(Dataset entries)

..............................

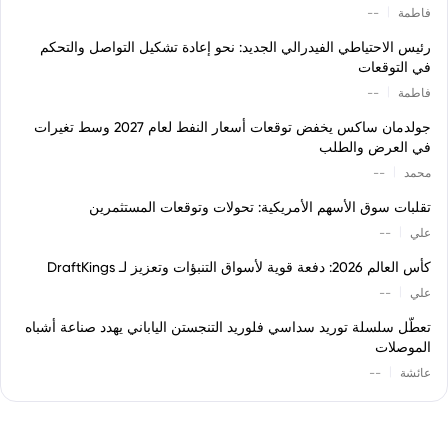
|
فاطمة
--
رئيس الاحتياطي الفيدرالي الجديد: نحو إعادة تشكيل التواصل والتحكم
في التوقعات
|
فاطمة
--
جولدمان ساكس يخفض توقعات أسعار النفط لعام 2027 وسط تغيرات
في العرض والطلب
|
محمد
--
تقلبات سوق الأسهم الأمريكية: تحولات وتوقعات المستثمرين
|
علي
--
كأس العالم 2026: دفعة قوية لأسواق التنبؤات وتعزيز لـ DraftKings
|
علي
--
تعطّل سلسلة توريد سداسي فلوريد التنجستن الياباني يهدد صناعة أشباه
الموصلات
|
عائشة
--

..............................

Exercise prompt
Every line above is to be duplicated exactly; no picture should be carried over.

Answer below
|
فاطمة
--
رئيس الاحتياطي الفيدرالي الجديد: نحو إعادة تشكيل التواصل والتحكم
في التوقعات
|
فاطمة
--
جولدمان ساكس يخفض توقعات أسعار النفط لعام 2027 وسط تغيرات
في العرض والطلب
|
محمد
--
تقلبات سوق الأسهم الأمريكية: تحولات وتوقعات المستثمرين
|
علي
--
كأس العالم 2026: دفعة قوية لأسواق التنبؤات وتعزيز لـ DraftKings
|
علي
--
تعطّل سلسلة توريد سداسي فلوريد التنجستن الياباني يهدد صناعة أشباه
الموصلات
|
عائشة
--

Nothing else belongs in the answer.